How Does Linux Boot?
A fundamental aspect of being able to troubleshoot a problem is understanding how everything works when they are problem-free. With that in mind, we’ll look over the process by which Linux systems boot so you can better understand what’s happened if your system fails to boot.
In the beginning…
It all starts with the boot loader: this is a small program that the server runs from the Master Boot Record (MBR) of the boot disk. This program is responsible for handing over from the computer’s Basic Input/Output System (BIOS) to the Operating System that the computer runs. This is a somewhat legacy design harking back to the days of early IBM PCs. Modern GUID Partition Table (GPT) systems are now replacing the old MBR system, and these use a dedicated partition on the disk for the boot loader rather than restricting it to the small space the MBR has under the old system. For most modern Linux systems the boot loader of choice is the GNU GRand Unified Bootloader, commonly referred to as GRUB. GRUB’s job is to load the Linux kernel image and a small initialization RAM disk that can then be used to boot the main Linux operating system. One nice feature about GRUB is that as you upgrade the kernel of your Linux system, it can offer you a menu with a choice to boot from a previously installed Kernel.
If you get to the GRUB menu screen then the chances are that the boot loader is working fine on your system. An indefinite flashing cursor, a GRUB error message or simply getting to a prompt that says “grub rescue>” are general indications that you have an issue with the bootloader, and you will likely need to boot from an alternate Linux system, such as a Live CD, to rescue that problem. On a VPS it’s not so simple, so if your system fails to boot as far as GRUB you may need to contact support to get it fixed.
From GRUB to Kernel
So once a Linux install is selected from the GRUB menu, the system Kernel and a boot image are loaded. This is the next point at which things could fail. If GRUB cannot find either the boot image or system Kernel as specified in its configuration, you will likely get an error message and be dropped into a “grub>” command prompt. From here you can do most everything you need to fix the problem, though doing so is somewhat beyond the scope of this article, and there is plenty of information online about resolving it. A slightly easier fix may be to reboot the system and in the GRUB menu select an alternate Kernel image at bootup, especially if the failure follows a recent upgrade.

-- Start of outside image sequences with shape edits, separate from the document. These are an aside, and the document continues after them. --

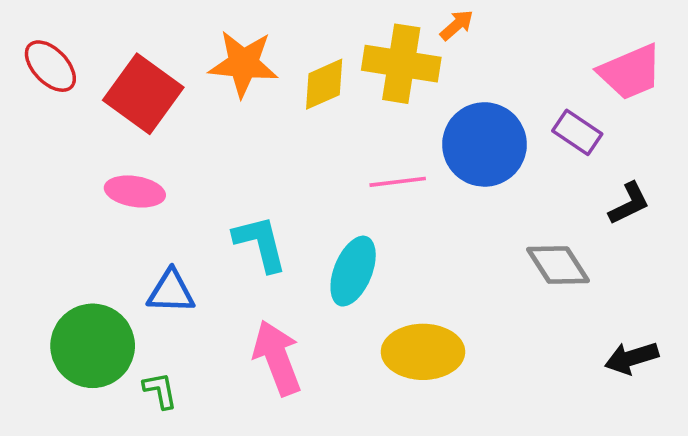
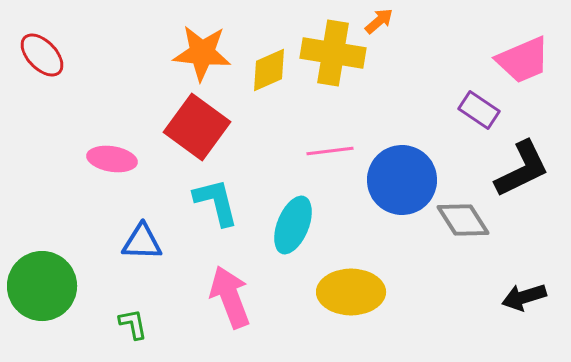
red square: (143, 94) -> (197, 127), moved
blue circle: (484, 144) -> (402, 180), moved
black L-shape: (629, 204) -> (522, 169), size x1.6
green circle: (93, 346) -> (42, 286), moved

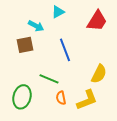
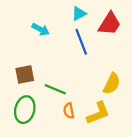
cyan triangle: (58, 12) -> (79, 14), moved
brown square: (25, 45) -> (25, 75), moved
blue line: (65, 50) -> (81, 42), moved

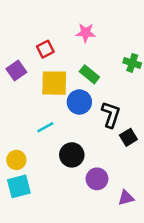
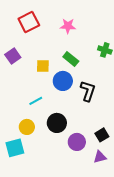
red square: (45, 49) -> (29, 22), moved, size x1.5
yellow square: (54, 83) -> (43, 66), size x0.6
black square: (128, 137) -> (102, 135), moved
yellow circle: (16, 160) -> (27, 127), moved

Once the Kernel and boot image are loaded, Linux then begins to boot proper. The hardware is checked, the system handed over the the kernel, and the disk partitions are then mounted. Problems can also occur at this stage, such as an inability to mount the root file system, or incompatibilities with the loaded kernel and the hardware of the system that may lead to the boot process crashing. In this case, booting from a previous kernel in the GRUB menu can often help get the system started so you can resolve the problem for next time. Once this is done, the kernel then runs the first process which is init and will always be given process id (pid) 1. On old systems this would likely be the SystemV init system, which was replaced with Upstart on Ubuntu systems some years back. On most Linux systems released within the last year or so systemd is the preferred init system.
Init System
The init system is responsible for loading every other service on the system. These range from modules that interface with the kernel through to the services that you have running all the time such as the Apache web server, or dovecot mail server. It’s possible to boot the system into a number of different modes commonly referred to as run levels. For servers the normal run level is 3, which provides a multi-user mode with networking, and on desktops the run level 5 is used to show the aforementioned level with the addition of a graphical user interface. Another commonly used run level is 1, which is for single user mode. Run levels of 0 and 6 exist for shutting down the computer or rebooting respectively. With systemd, the concept of runlevels as numbers has gone in favor of named run levels which makes things a bit simpler to understand when looking at configuration files for services loaded by systemd.
Getting Started
Once the system has booted, the init system remains running the whole time, and is responsible for starting user sessions when they log in by launching their shell or GUI session. Problems can also occur during the system’s init stage, but normally these are non-terminal and the system will conclude booting enabling you to log in and view the system logs to analyze and resolve this failure.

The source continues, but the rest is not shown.